One possible limitation of this study is the small sample size. Once more data is available, the model should be tested on a larger pool of patients to check whether it continues to perform with high accuracy. It would also be interesting to see if the order of importance of the features changes for a larger group of patients.

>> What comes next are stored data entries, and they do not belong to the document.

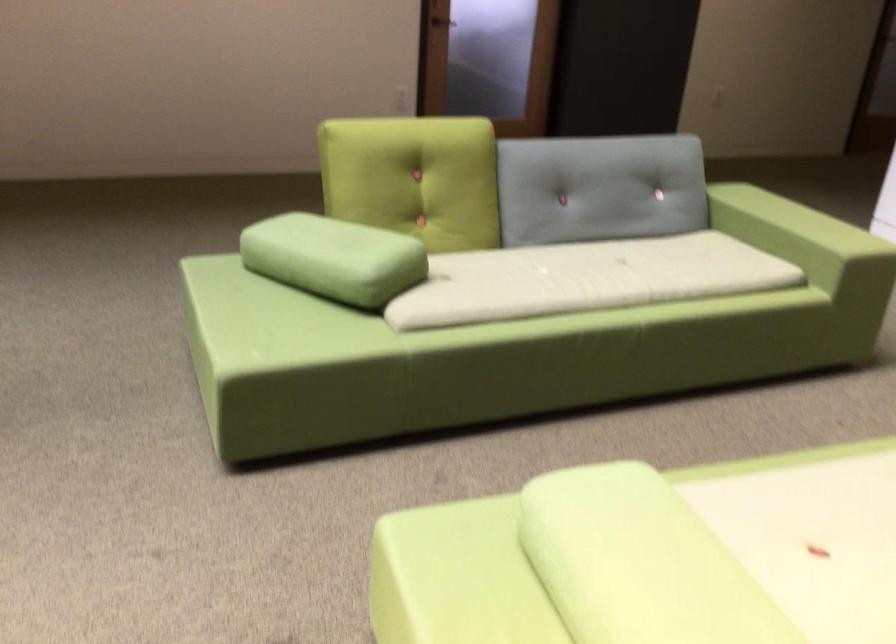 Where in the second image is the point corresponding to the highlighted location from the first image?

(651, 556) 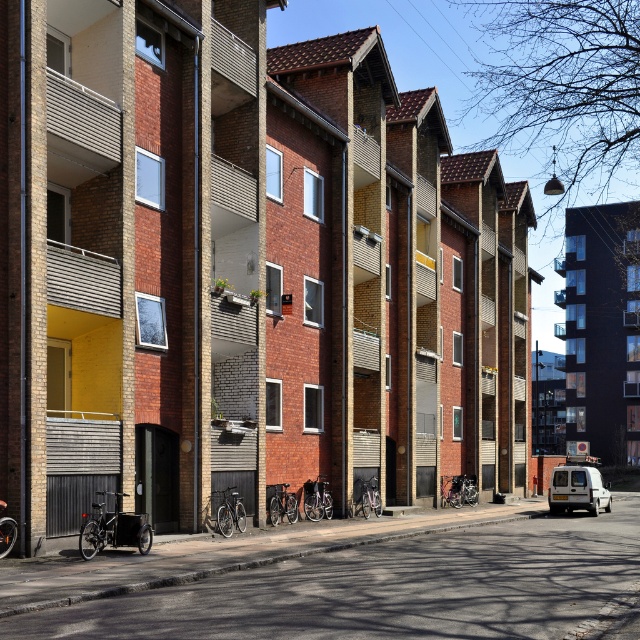 You are standing at the entrance of the residential buildings and want to park your bicycle. The entrance is located at the point with coordinates (x=396, y=589). Where should you place your bicycle?

The point (x=396, y=589) marks the location of black metal bicycles at lower left, so you should place your bicycle there.

You are a delivery person trying to park your white matte van at lower right. There are black metal bicycles at lower left blocking the entrance. Can you drive through the space between them and the van?

The black metal bicycles at lower left are above the white matte van at lower right, meaning they are positioned higher up and not blocking the entrance. Therefore, you can drive through the space between them and the van without any obstruction. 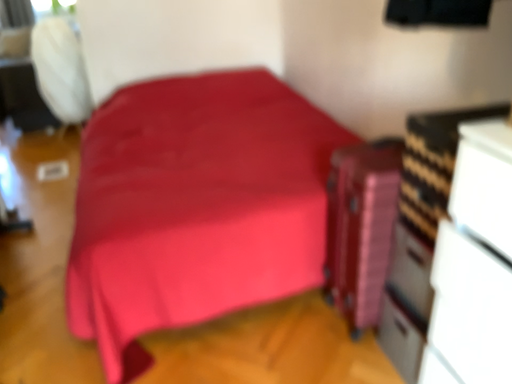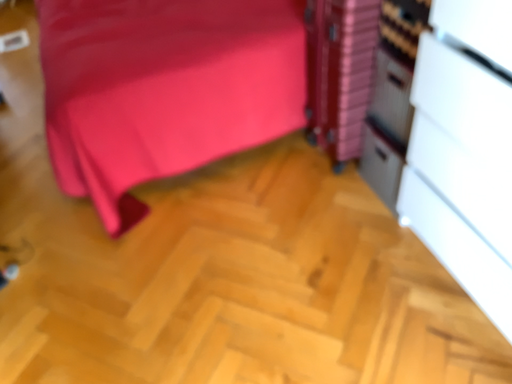 Question: Which way did the camera rotate in the video?

Choices:
 (A) rotated downward
 (B) rotated upward

Answer: (A) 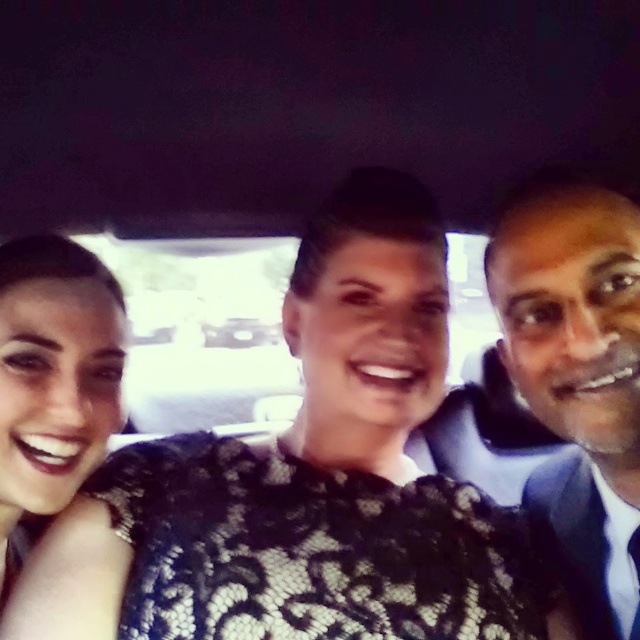 In the scene shown: Can you confirm if blue suit at right is taller than matte black dress at left?

Yes.

Is point (529, 490) positioned before point (112, 273)?

No.

Locate an element on the screen. This screenshot has height=640, width=640. blue suit at right is located at coordinates (577, 378).

Based on the photo, does black lace dress at center appear under matte black dress at left?

Indeed, black lace dress at center is positioned under matte black dress at left.

Can you confirm if black lace dress at center is shorter than matte black dress at left?

No, black lace dress at center is not shorter than matte black dress at left.

At what (x,y) coordinates should I click in order to perform the action: click on black lace dress at center. Please return your answer as a coordinate pair (x, y). Looking at the image, I should click on (307, 481).

Looking at this image, who is taller, black lace dress at center or blue suit at right?

Standing taller between the two is blue suit at right.

Is point (45, 586) positioned in front of point (513, 342)?

Yes, it is in front of point (513, 342).

Does point (67, 548) lie in front of point (628, 256)?

No.

At what (x,y) coordinates should I click in order to perform the action: click on black lace dress at center. Please return your answer as a coordinate pair (x, y). Looking at the image, I should click on (307, 481). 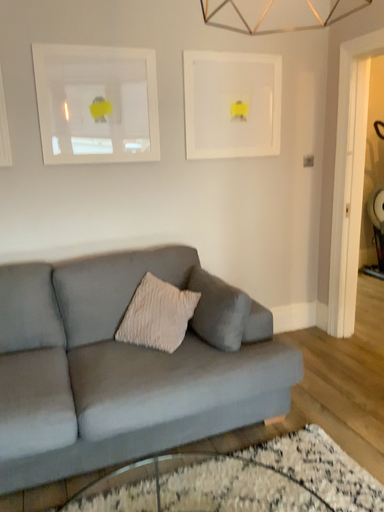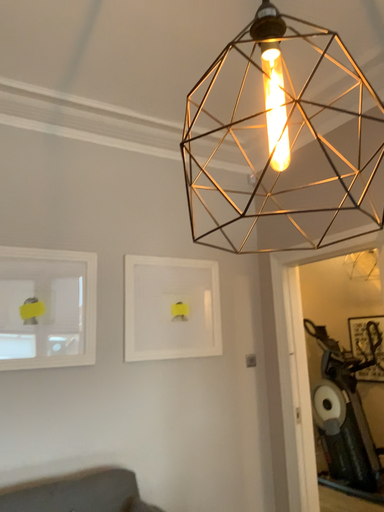 Question: Which way did the camera rotate in the video?

Choices:
 (A) rotated left
 (B) rotated right

Answer: (B) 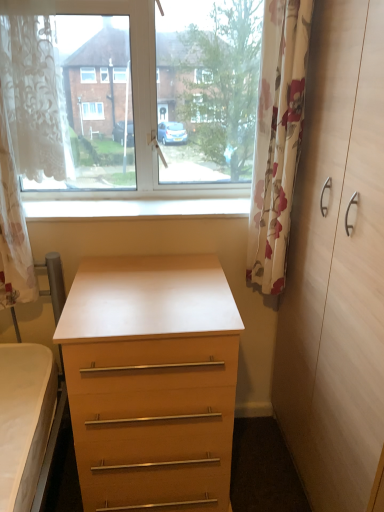 The image size is (384, 512). Identify the location of vacant area on top of white smooth window sill at center (from a real-world perspective). (147, 207). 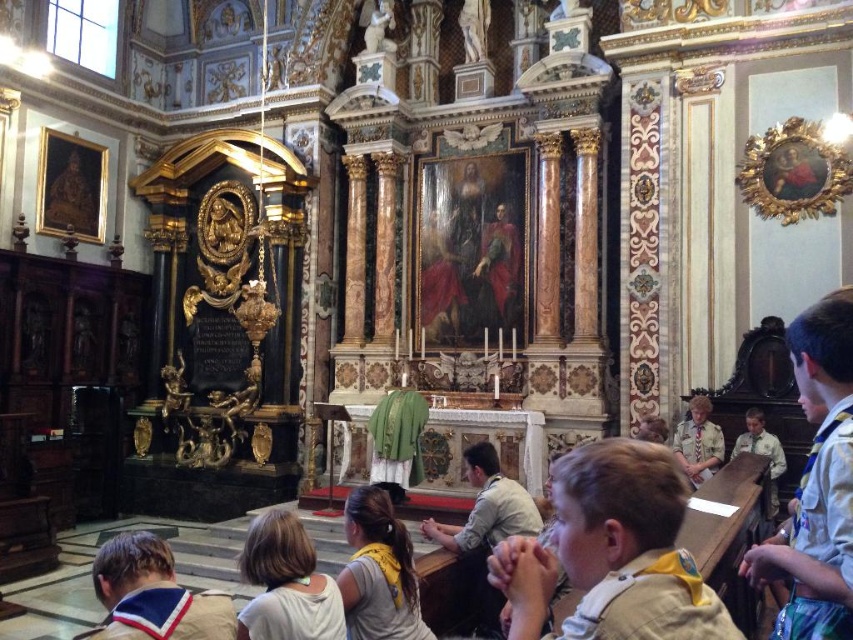 You are standing in the church and want to approach both the khaki uniform shirt at lower left and the gray fabric shirt at center. Which one should you move towards first to reach the one closer to you?

You should move towards the khaki uniform shirt at lower left first because it is closer to you than the gray fabric shirt at center.

You are a photographer standing at the altar in this church. You want to take a photo of the khaki uniform shirt at lower left and the gray fabric shirt at center so that both are in the frame. Given that your camera has a maximum focus range of 20 feet, will you be able to capture both subjects clearly in one shot?

The distance between the khaki uniform shirt at lower left and the gray fabric shirt at center is 19.60 feet, which is within the camera maximum focus range of 20 feet. Therefore, both subjects can be captured clearly in one shot.

You are standing in the grand church and want to take a photo of the altar. The camera you are using has a maximum focus range of 20 meters. Is the point at coordinates point [171,596] within the camera focus range?

The distance of point [171,596] from the camera is 20.65 meters, which exceeds the camera maximum focus range of 20 meters. Therefore, the camera cannot focus on that point.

In the medical field, the most accurate model may not always be the most meaningful model. In this study, SHAP was utilized to check whether our model is in accordance with medical literature. The advantage of the resulting model is that it is not only highly accurate but also easily interpretable and supported by clinical findings. This model can be of great use in telemedicine, where it can be used to identify patients who are at a higher risk of developing CKD. Future studies can involve looking into individual observations, and seeing which features of the model are driving the prediction at an individual level.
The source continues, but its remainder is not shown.